§ **DIRECTIONS FOR THIS TASK**
Pick out every line in the data below that holds "coordinates".

§ **DATA FOR PROCESSING**
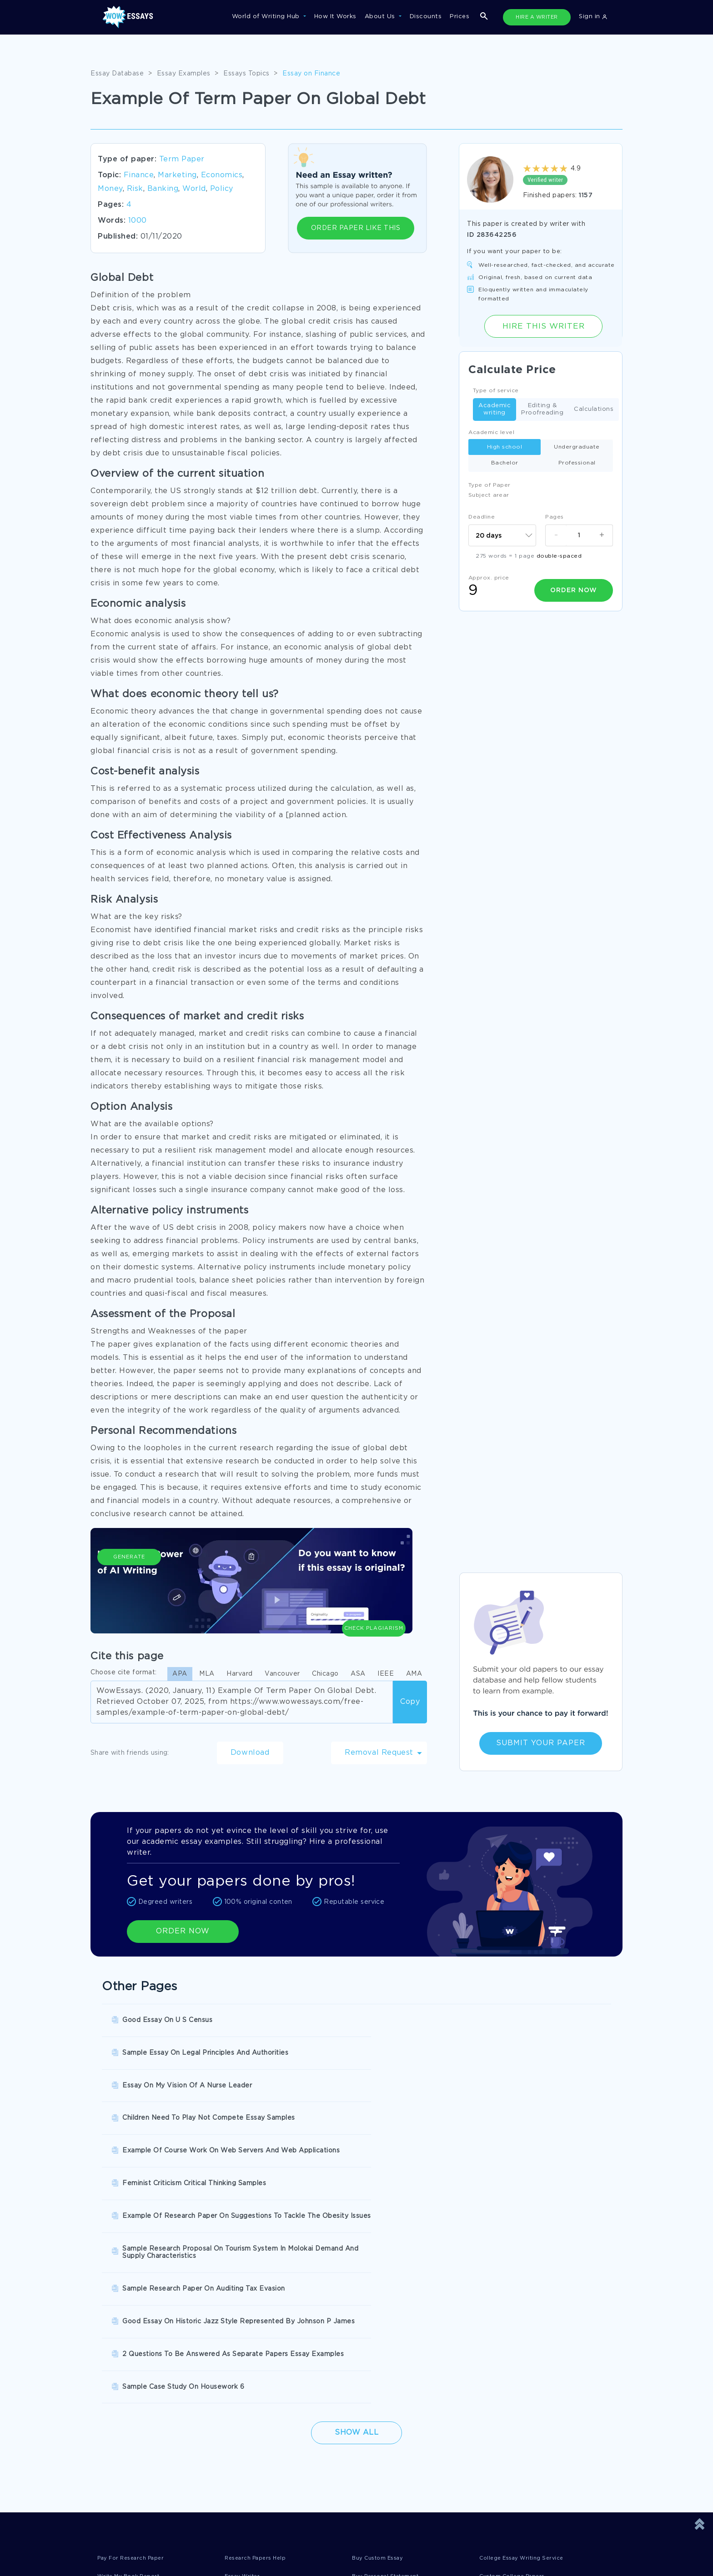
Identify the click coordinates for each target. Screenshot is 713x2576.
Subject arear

==

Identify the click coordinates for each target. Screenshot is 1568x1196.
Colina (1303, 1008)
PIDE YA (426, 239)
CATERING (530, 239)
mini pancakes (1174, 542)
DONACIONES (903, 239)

--

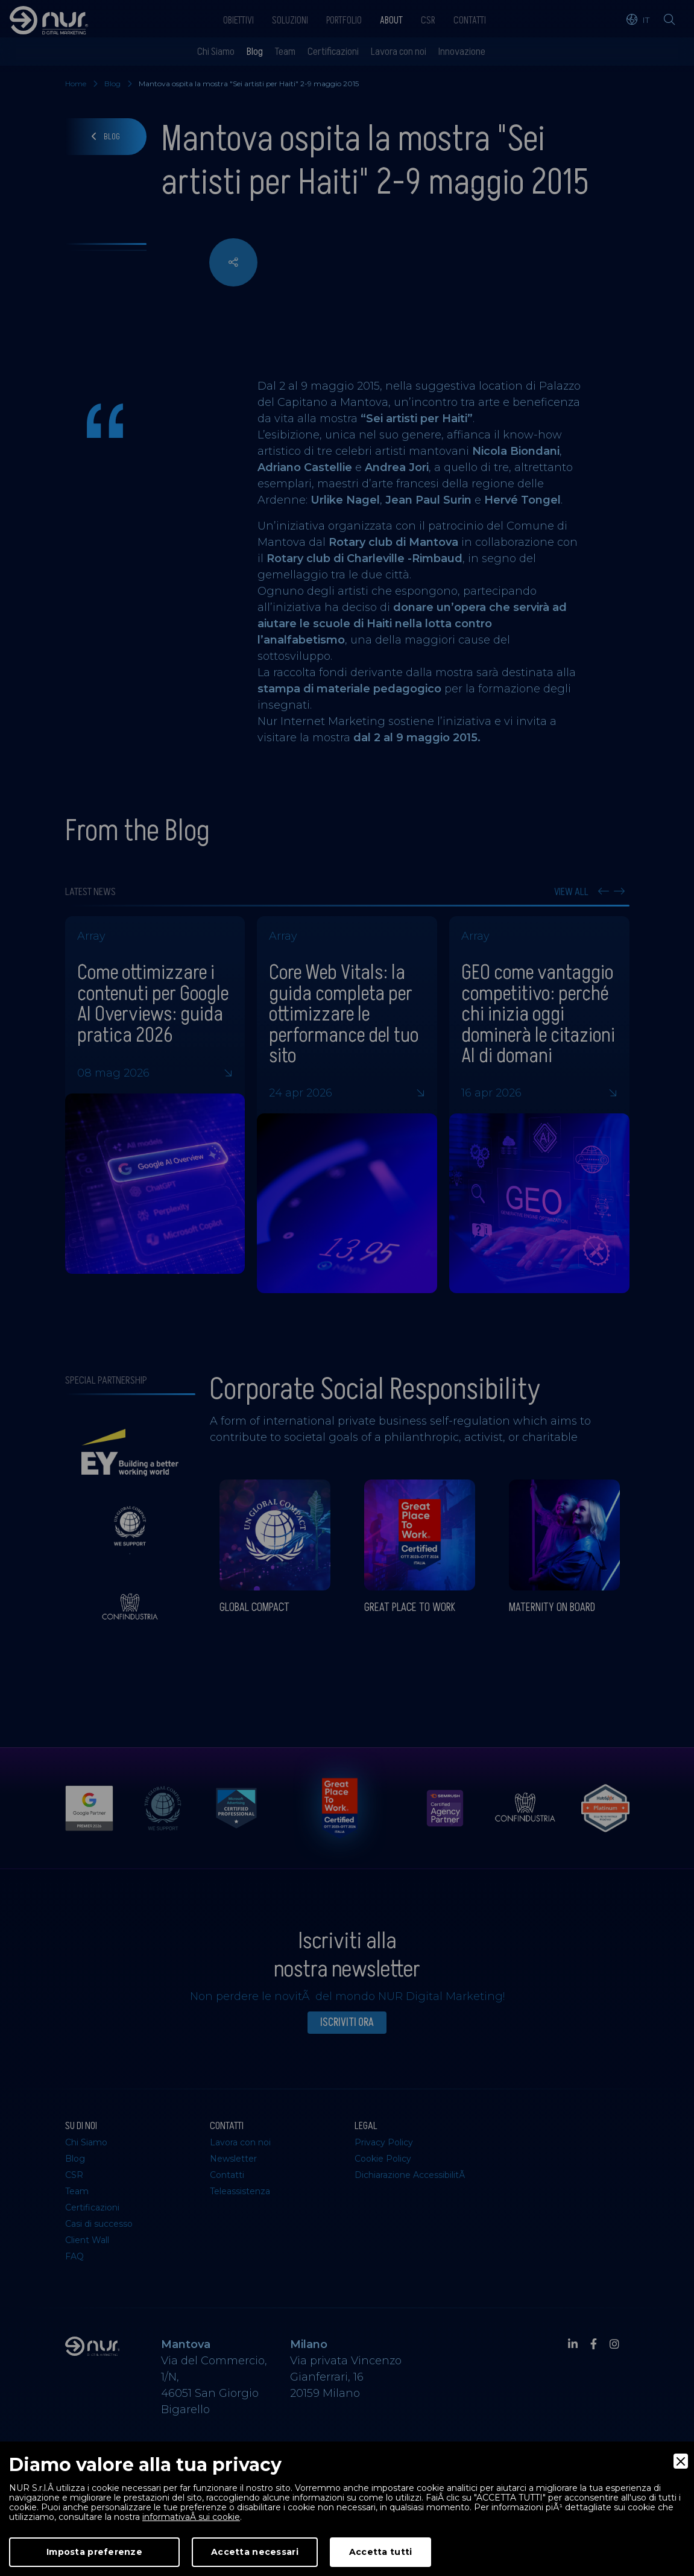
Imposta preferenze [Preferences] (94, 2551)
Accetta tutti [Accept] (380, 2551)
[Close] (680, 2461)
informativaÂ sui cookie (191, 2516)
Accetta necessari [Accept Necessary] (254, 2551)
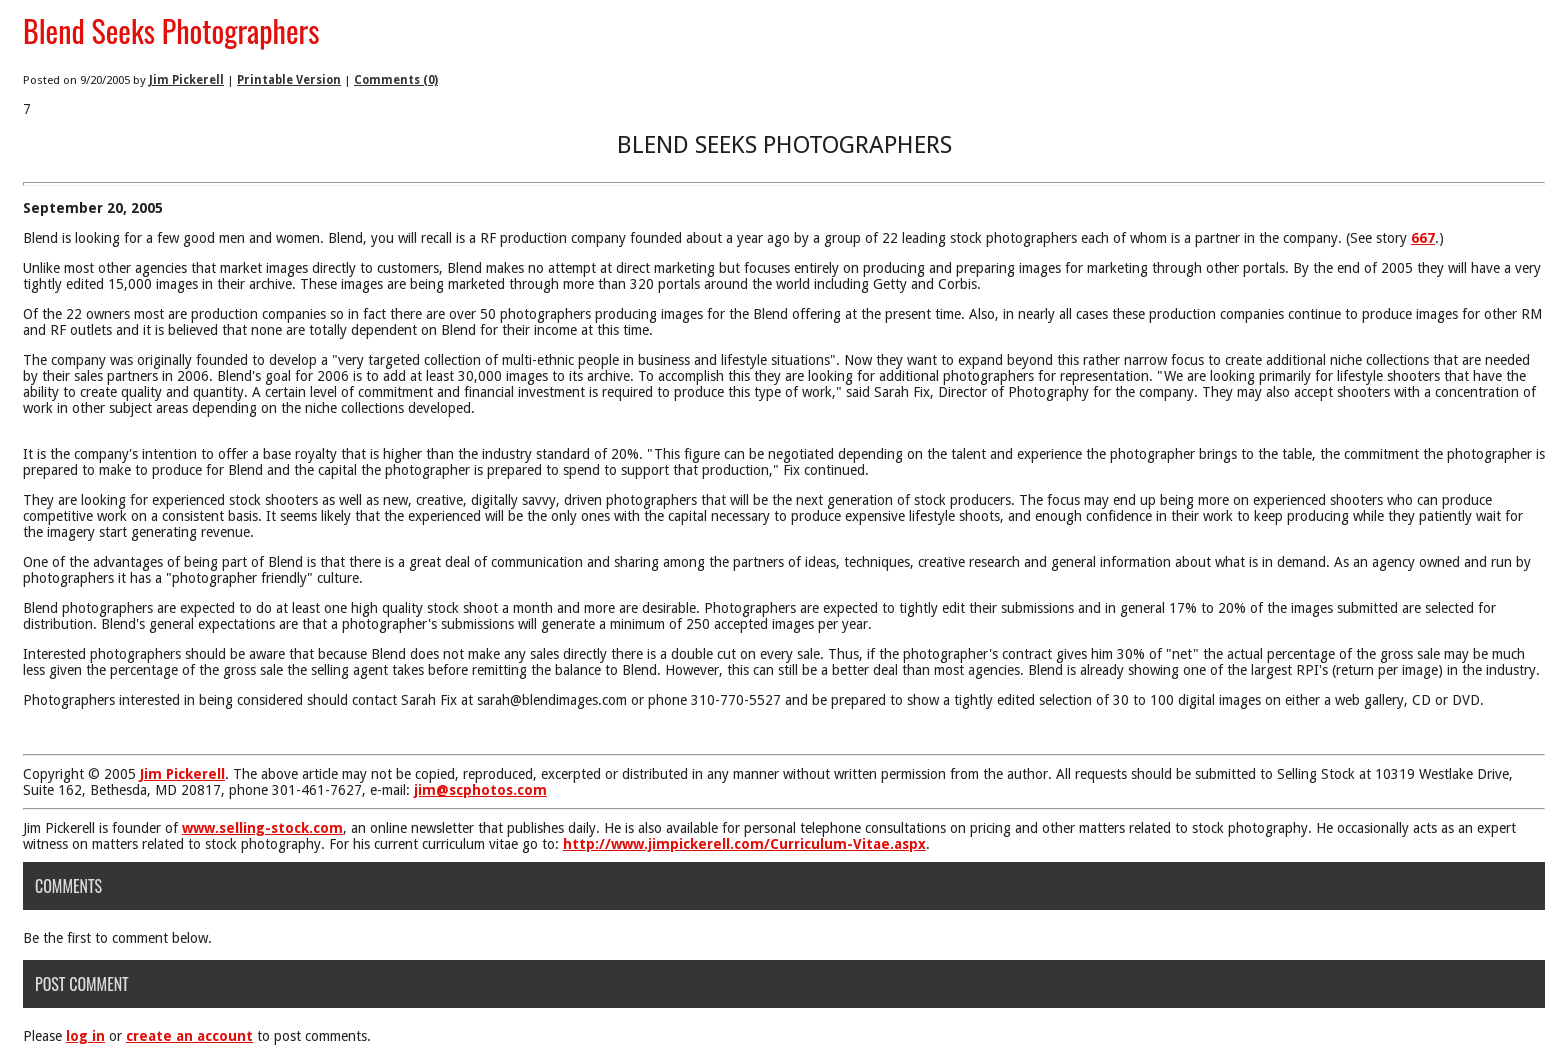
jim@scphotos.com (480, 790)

§ **EXERCISE ANSWER**
Identify the click coordinates for each target. Screenshot is 713x2576.
Identify the click coordinates for each target. Screenshot is 1568x1196.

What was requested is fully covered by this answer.